Namun, nasib Athar tidak seberuntung mereka-mereka. Malah sebaliknya, ia harus bekerja membantu ayahanda. Dikarenakan, bocah laki-laki berhidung mancung tersebut tidak tega melihat sang ayah bekerja sendirian demi membiayai dirinya.
Athar menggelengkan kepalanya seraya berkata, “maaf teman-teman. Aku nggak bisa gabung bareng kalian. Soalnya aku harus mulung bantuin ayah,” jawab bocah laki-laki itu dengan tampang polosnya.
“Athar nggak serulah!” timpal seorang bocah berambut agak keriting.
“Huuu! anak pemulung! Athar bau sampah! Huu” Bocah-bocah yang berada di lapangan yang tidak begitu luas tersebut menyoraki Athar.

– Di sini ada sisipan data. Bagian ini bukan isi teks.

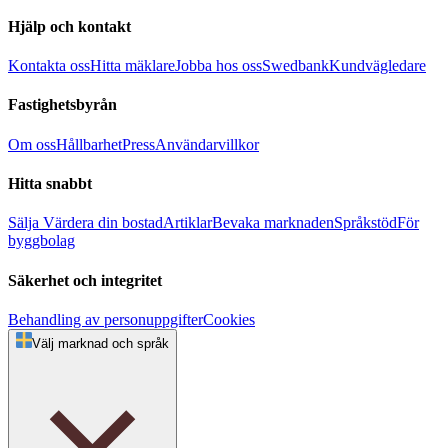
Hjälp och kontakt
Kontakta oss
Hitta mäklare
Jobba hos oss
Swedbank
Kundvägledare
Fastighetsbyrån
Om oss
Hållbarhet
Press
Användarvillkor
Hitta snabbt
Sälja
Värdera din bostad
Artiklar
Bevaka marknaden
Språkstöd
För
byggbolag
Säkerhet och integritet
Behandling av personuppgifter
Cookies
Välj marknad och språk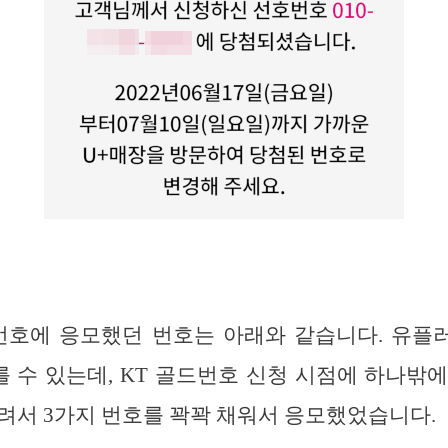
드번호에 응모했던 번호는 아래와 같습니다. 유플
를 수 있는데, KT 골드번호 신청 시점에 하나밖
려서 3가지 번호를 꽉꽉 채워서 응모했었습니다.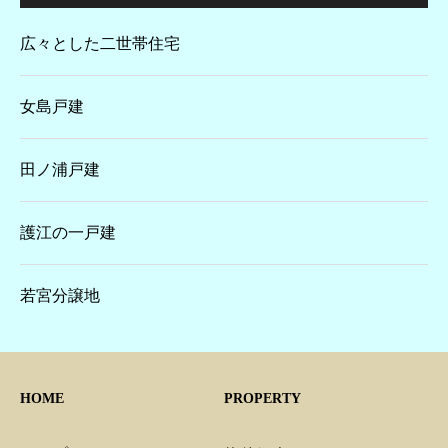
広々とした二世帯住宅
女島戸建
田ノ浦戸建
護江の一戸建
若宮分譲地
HOME
PROPERTY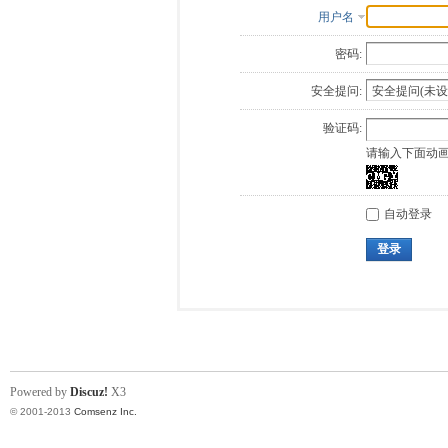
用户名
密码:
安全提问:
验证码:
请输入下面动
自动登录
登录
Powered by
Discuz!
X3
© 2001-2013
Comsenz Inc.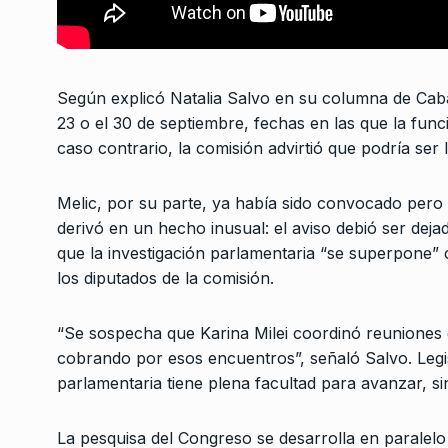
«La felicidad de habe
un freno al gobierno
7
JUGO DE LIMÓN
18 De S
2025
Según explicó Natalia Salvo en su columna de Caball
23 o el 30 de septiembre, fechas en las que la fun
caso contrario, la comisión advirtió que podría ser 
Melic, por su parte, ya había sido convocado pero s
derivó en un hecho inusual: el aviso debió ser deja
que la investigación parlamentaria “se superpone”
los diputados de la comisión.
“Se sospecha que Karina Milei coordinó reuniones e
cobrando por esos encuentros”, señaló Salvo. Legi
parlamentaria tiene plena facultad para avanzar, sin
La pesquisa del Congreso se desarrolla en paralelo 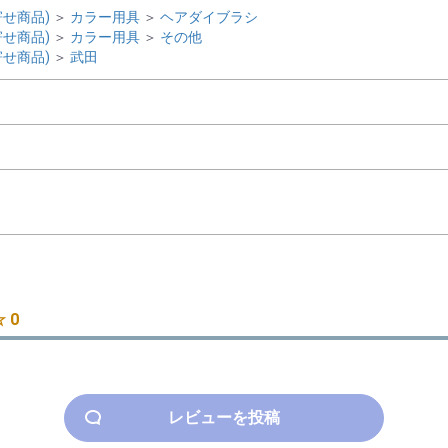
せ商品)
＞
カラー用具
＞
ヘアダイブラシ
せ商品)
＞
カラー用具
＞
その他
せ商品)
＞
武田
 0
レビューを投稿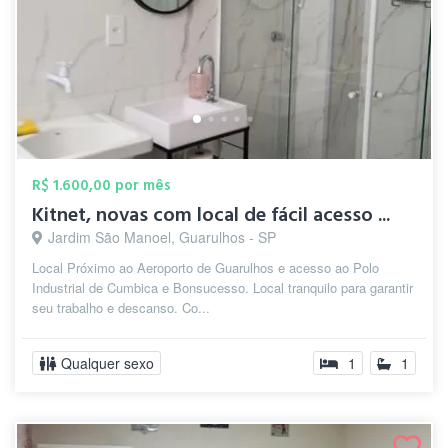
R$ 1.600,00 por mês
Kitnet, novas com local de fácil acesso ...
Jardim São Manoel, Guarulhos - SP
Local Próximo ao Aeroporto de Guarulhos e acesso ao Polo
Industrial de Cumbica e Bonsucesso. Local tranquilo para garantir
seu trabalho e descanso. Co...
Qualquer sexo
1
1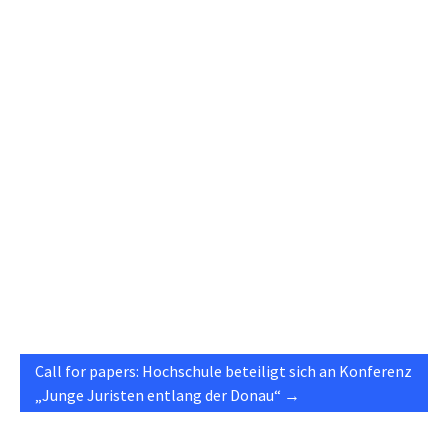
Call for papers: Hochschule beteiligt sich an Konferenz
„Junge Juristen entlang der Donau“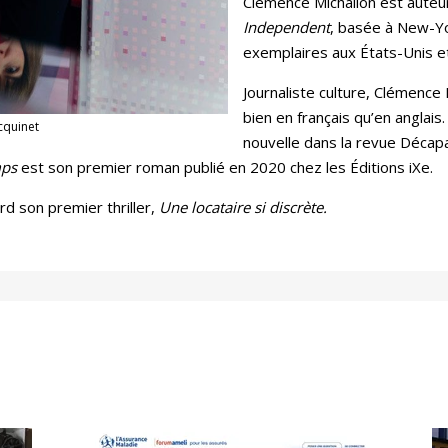
Clémence Michallon est auteur
Independent
, basée à New-Yo
exemplaires aux États-Unis e
Journaliste culture, Clémence 
bien en français qu’en anglais
cquinet
nouvelle dans la revue Décap
mps
est son premier roman publié en 2020 chez les Éditions iXe.
rd son premier thriller,
Une locataire si discrète.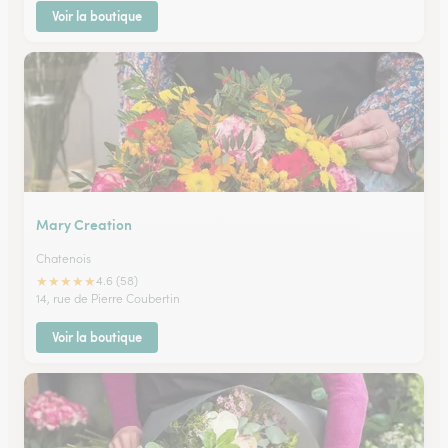
Voir la boutique
Mary Creation
Chatenois
★
★
★
★
★
4.6 (58)
14, rue de Pierre Coubertin
Voir la boutique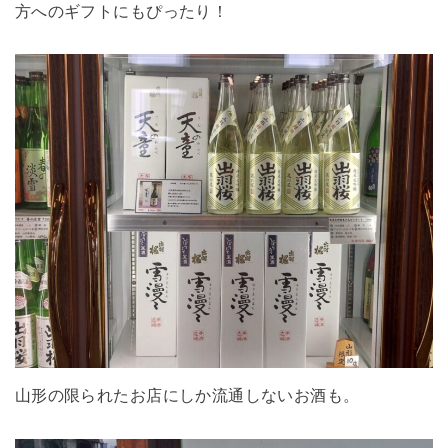
方へのギフトにもぴったり！
山形の限られたお店にしか流通しないお酒も。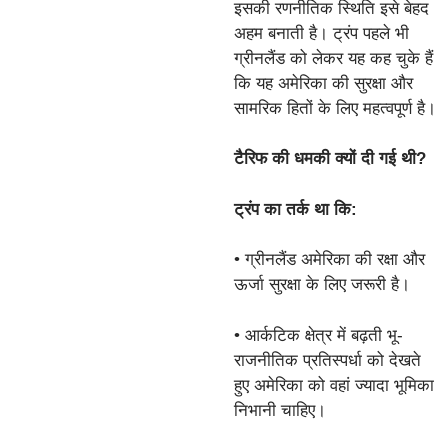
इसकी रणनीतिक स्थिति इसे बेहद
अहम बनाती है। ट्रंप पहले भी
ग्रीनलैंड को लेकर यह कह चुके हैं
कि यह अमेरिका की सुरक्षा और
सामरिक हितों के लिए महत्वपूर्ण है।
टैरिफ की धमकी क्यों दी गई थी?
ट्रंप का तर्क था कि:
• ग्रीनलैंड अमेरिका की रक्षा और
ऊर्जा सुरक्षा के लिए जरूरी है।
• आर्कटिक क्षेत्र में बढ़ती भू-
राजनीतिक प्रतिस्पर्धा को देखते
हुए अमेरिका को वहां ज्यादा भूमिका
निभानी चाहिए।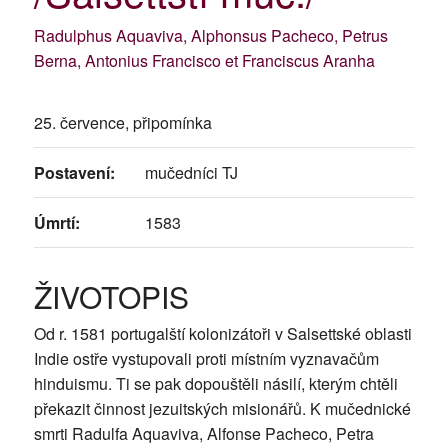
Radulphus Aquaviva, Alphonsus Pacheco, Petrus
Berna, Antonius Francisco et Franciscus Aranha
25. července, připomínka
Postavení:
mučedníci TJ
Úmrtí:
1583
ŽIVOTOPIS
Od r. 1581 portugalští kolonizátoři v Salsettské oblasti
Indie ostře vystupovali proti místním vyznavačům
hinduismu. Ti se pak dopouštěli násilí, kterým chtěli
překazit činnost jezuitských misionářů. K mučednické
smrti Radulfa Aquaviva, Alfonse Pacheco, Petra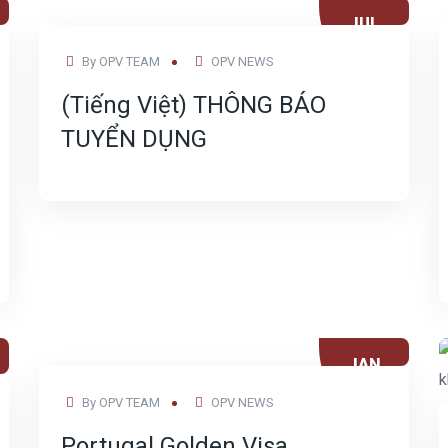
JUL
25
By
OPV TEAM
OPV NEWS
(Tiếng Việt) THÔNG BÁO
TUYỂN DỤNG
JAN
21
By
OPV TEAM
OPV NEWS
Portugal Golden Visa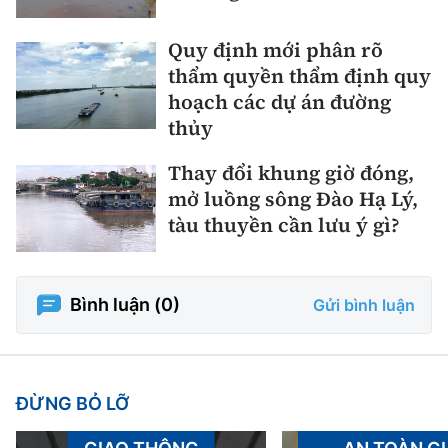
Quy định mới phân rõ
thẩm quyền thẩm định quy
hoạch các dự án đường
thủy
Thay đổi khung giờ đóng,
mở luồng sông Đào Hạ Lý,
tàu thuyền cần lưu ý gì?
Bình luận (
0
)
Gửi bình luận
ĐỪNG BỎ LỠ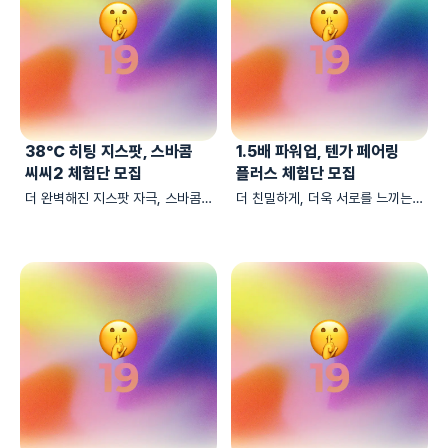
38℃ 히팅 지스팟, 스바콤
1.5배 파워업, 텐가 페어링
씨씨2 체험단 모집
플러스 체험단 모집
더 완벽해진 지스팟 자극, 스바콤
더 친밀하게, 더욱 서로를 느끼는
씨씨2의 체험단을 모집합니다
텐가 페어링 플러스 체험단을
모집합니다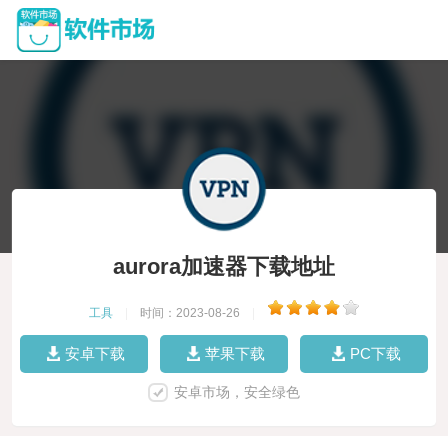
aurora加速器下载地址
工具
|
时间：2023-08-26
|
安卓下载
苹果下载
PC下载
安卓市场，安全绿色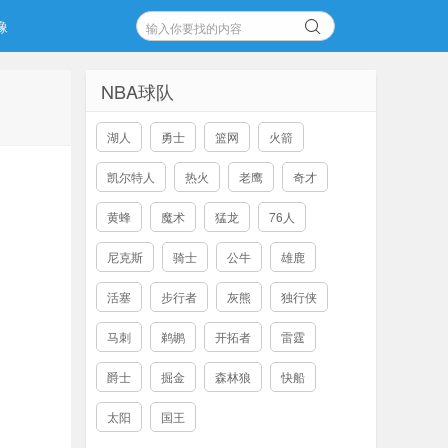
像
NBA球队
湖人
勇士
篮网
火箭
凯尔特人
热火
老鹰
奇才
黄蜂
魔术
猛龙
76人
尼克斯
骑士
公牛
雄鹿
活塞
步行者
灰熊
独行侠
马刺
鹈鹕
开拓者
雷霆
爵士
掘金
森林狼
快船
太阳
国王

Namun, bocah tangguh itu tidak berniat marah ataupun membalas perbuatan tidak baik mereka kepada dirinya. Ia hanya tersenyum miring dan langsung pergi meninggalkan tempat tersebut.
***
Matahari bersinar terang. Membuat tubuh terasa panas dan gerah. Terlihat Athar sedang berteduh menghilangkan penatnya di bawah sebatang pohon rindang. Sesekali ia menyapu keringat yang bercucuran dengan tangan.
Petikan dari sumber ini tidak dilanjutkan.